=== Section Start ===

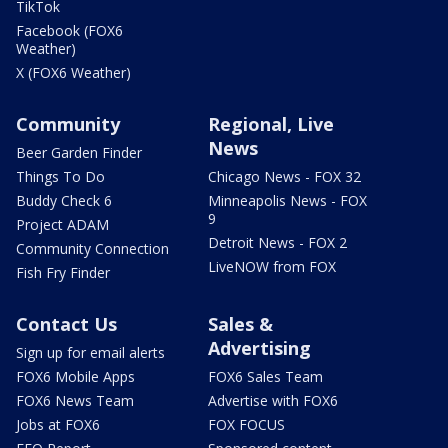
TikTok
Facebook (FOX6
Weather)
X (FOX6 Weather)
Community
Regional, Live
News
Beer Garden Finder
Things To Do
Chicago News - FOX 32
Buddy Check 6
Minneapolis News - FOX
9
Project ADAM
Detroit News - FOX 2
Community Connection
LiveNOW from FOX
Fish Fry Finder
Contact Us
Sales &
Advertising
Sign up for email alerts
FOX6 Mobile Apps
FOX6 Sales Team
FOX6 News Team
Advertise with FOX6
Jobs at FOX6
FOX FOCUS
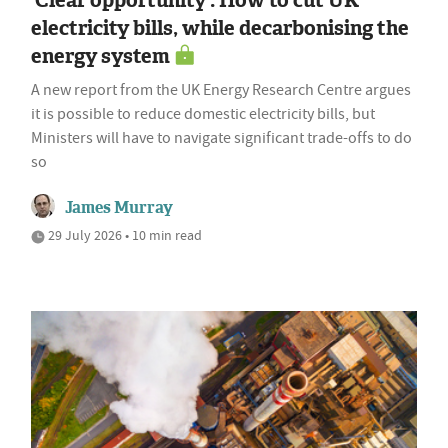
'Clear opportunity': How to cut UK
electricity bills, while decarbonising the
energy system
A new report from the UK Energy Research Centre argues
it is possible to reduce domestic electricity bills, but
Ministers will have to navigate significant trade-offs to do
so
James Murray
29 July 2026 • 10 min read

=== Section End ===

Exercise goal: Filter the listing down to the lines holding the word "electricity", and return those.

Final answer:
electricity bills, while decarbonising the
it is possible to reduce domestic electricity bills, but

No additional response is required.